The Squire went off at once into one of his usual tirades as to 'slavery' and 'liberty.' 'You're made to work, or fight! willy-nilly. That man's turned out of his farm—willy-nilly. I'm made to turn him out—willy-nilly. The common law of England's trampled under foot. What's worth it? Nothing!'

The Squire's thin countenance glowed fanatically. With his arms akimbo he stood towering over the younger man, his white hair glistening in the sun.

The other smiled, as he looked his assailant up and down.

'Who's the revolutionist now?' he said quietly. 'What's the war cost you, Mr. Mannering, compared to what it's cost me and my pals? This is the first holiday I've had for three years. Twice I've dropped like dead in the shop—strained heart, says the doctor. No time to eat!—no time to sleep!—come out for an hour, wolf some brandy down and go back again, and then they tell you you're a drunken brute! "Shells and guns!" says the Government—"more shells!—more guns!—deliver the goods!" And we've delivered 'em. My two brothers are dead in France. I shall be "combed" out directly, and a "sniper" will get me, perhaps, three days after I get to the trenches, as he did my young brother. What then?

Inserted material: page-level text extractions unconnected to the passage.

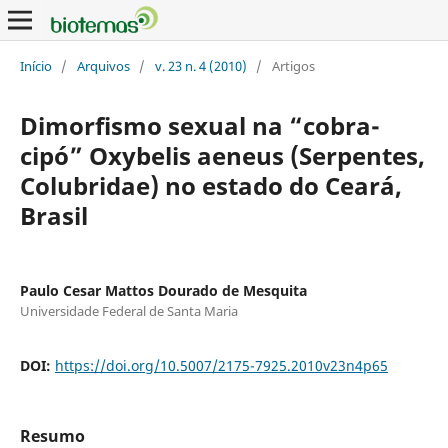
Início
/
Arquivos
/
v. 23 n. 4 (2010)
/
Artigos
Dimorfismo sexual na “cobra-
cipó” Oxybelis aeneus (Serpentes,
Colubridae) no estado do Ceará,
Brasil
Paulo Cesar Mattos Dourado de Mesquita
Universidade Federal de Santa Maria
DOI:
https://doi.org/10.5007/2175-7925.2010v23n4p65
Resumo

Oh, I know, there's some of us—the young lads mostly—who've got out of hand, and 'll give the Government trouble perhaps before they've done. Who can wonder, when you see the beastly towns they come out of, and the life they were reared in! And none of us are going to stand profiteering, and broken pledges, and that kind of thing!'—a sudden note of passion rushed into the man's voice. 'But after all, when all's said and done, this is England!' he turned with a fine, unconscious gesture to the woods and green spaces behind him, and the blue distances of plain—'and we're Englishmen—and it's touch and go whether England's going to come out or go under; and if we can't pay the Huns for what they've done in Belgium—what they've done in France!—what they've done to our men on the sea!—well, it's a devil's world!—and I'd sooner be quit of it, it don't matter how!'

The man's slight frame shook under the force of his testimony. His eyes held the Squire, who was for the moment silenced. Then the engineer turned on his heel with a laugh:

'Well, good-day to you, Mr. Mannering. Go and fasten up your gates! If I'm for minding D.O.R.A. and winning the war, I'm a good Socialist all the same. I shall be for making short work with you, when our day comes.' And touching his hat, he walked rapidly away.

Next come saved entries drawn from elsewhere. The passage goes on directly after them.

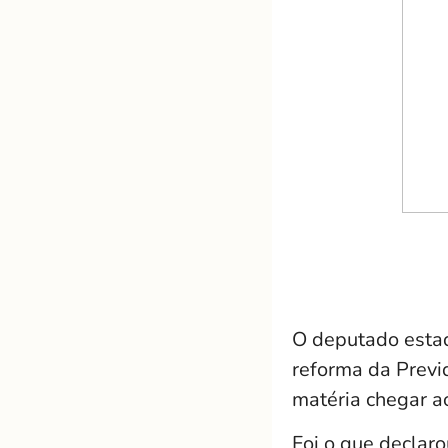
O deputado estad
reforma da Previ
matéria chegar a
Foi o que declar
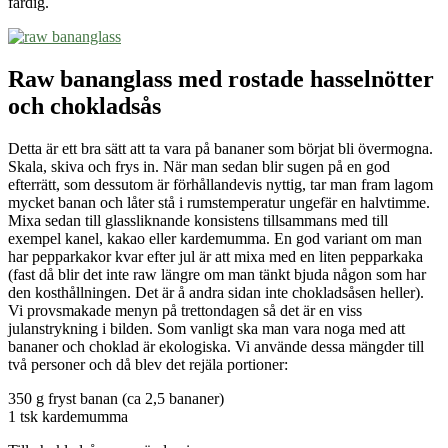
färdig.
Raw bananglass med rostade hasselnötter
och chokladsås
Detta är ett bra sätt att ta vara på bananer som börjat bli övermogna.
Skala, skiva och frys in. När man sedan blir sugen på en god
efterrätt, som dessutom är förhållandevis nyttig, tar man fram lagom
mycket banan och låter stå i rumstemperatur ungefär en halvtimme.
Mixa sedan till glassliknande konsistens tillsammans med till
exempel kanel, kakao eller kardemumma. En god variant om man
har pepparkakor kvar efter jul är att mixa med en liten pepparkaka
(fast då blir det inte raw längre om man tänkt bjuda någon som har
den kosthållningen. Det är å andra sidan inte chokladsåsen heller).
Vi provsmakade menyn på trettondagen så det är en viss
julanstrykning i bilden. Som vanligt ska man vara noga med att
bananer och choklad är ekologiska. Vi använde dessa mängder till
två personer och då blev det rejäla portioner:
350 g fryst banan (ca 2,5 bananer)
1 tsk kardemumma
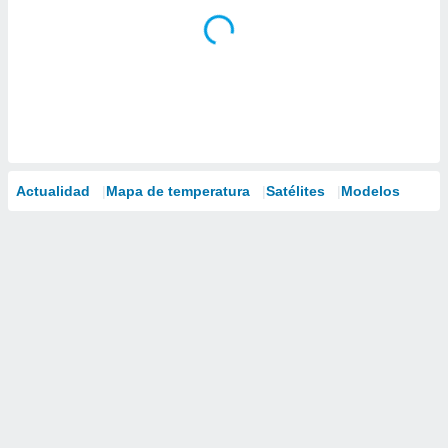
Actualidad
Mapa de temperatura
Satélites
Modelos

The Squire straightened his shoulders, and looked round to see whether they had been overheard. But the labourers carrying the hurdles, and Gregson burdened with the coil of wire, had not been listening. They stood now in a group close to the main gate waiting for their leader. The Squire walked up to them, picking his way among various articles of furniture, a cradle, some bedding, a trunk or two, which lay scattered in the road in front of the white casemented lodge. The wife of old Perley, the lodge-keeper, was standing on her doorstep.

'Well, no offence, Muster Mannering, but Perley and me's going over to my sister's at Wood End to-night, afore the milingtary come.' The black-browed elderly woman spoke respectfully but firmly.

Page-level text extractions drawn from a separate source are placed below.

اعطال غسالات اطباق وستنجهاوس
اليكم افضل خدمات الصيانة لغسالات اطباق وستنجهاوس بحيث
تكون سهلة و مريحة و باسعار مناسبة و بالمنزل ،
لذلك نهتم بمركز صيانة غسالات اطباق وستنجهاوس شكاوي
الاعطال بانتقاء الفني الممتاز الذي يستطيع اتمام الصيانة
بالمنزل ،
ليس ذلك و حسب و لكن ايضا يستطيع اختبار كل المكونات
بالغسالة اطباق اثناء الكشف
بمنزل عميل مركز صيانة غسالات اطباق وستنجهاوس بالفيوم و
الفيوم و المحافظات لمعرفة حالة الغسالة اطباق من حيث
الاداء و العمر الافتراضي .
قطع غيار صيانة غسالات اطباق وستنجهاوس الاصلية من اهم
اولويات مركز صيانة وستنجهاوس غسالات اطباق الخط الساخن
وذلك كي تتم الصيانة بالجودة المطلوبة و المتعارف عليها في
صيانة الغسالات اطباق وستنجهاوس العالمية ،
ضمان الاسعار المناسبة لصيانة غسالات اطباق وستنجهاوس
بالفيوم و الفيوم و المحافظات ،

'What silly nonsense have you got into your heads?' shouted the Squire. 'You know very well all that's going to happen is that the County Council are going to send their motor-plough over, and they'll have to break down the gates to get in, so that the law can settle it. What's come to you that you're all scuttling like a pack of rabbits? It's not your skins that'll pay for it—it's mine!'

'We're told—Perley an' me—as there'll be milingtary,' said Mrs. Perley, unmoved. 'Leastways, they'll bring a road-engine, Perley says, as'll make short work o' them gates. And folks do say as they might even bring a tank along; you know, sir, as there's plenty of 'em, and not fur off.' She nodded mysteriously towards a quarter, never mentioned in the neighbourhood, where these Behemoths of war had a training-ground. 'And Perley and me, we can't have nowt to do wi' such things. We wasn't brought up to 'em.'

'Well, if you go, you don't come back!' said the Squire, shaking a threatening hand.

'Thank you, sir. But there's work for all on us nowadays,' said the woman placidly.

Then the Squire, with Gregson's help, set himself fiercely to the business. In little more than an hour, and with the help of some pieces of rope, the gate had been firmly barricaded with hurdles and barbed wire, wicket-gate and all, and the Squire, taking a poster in large letters from his pocket, affixed it to the outside of the gate. It signified to all and sundry that the Chetworth gate of Mannering Park could now only be opened by violence, and that those offering such violence would be proceeded against according to law.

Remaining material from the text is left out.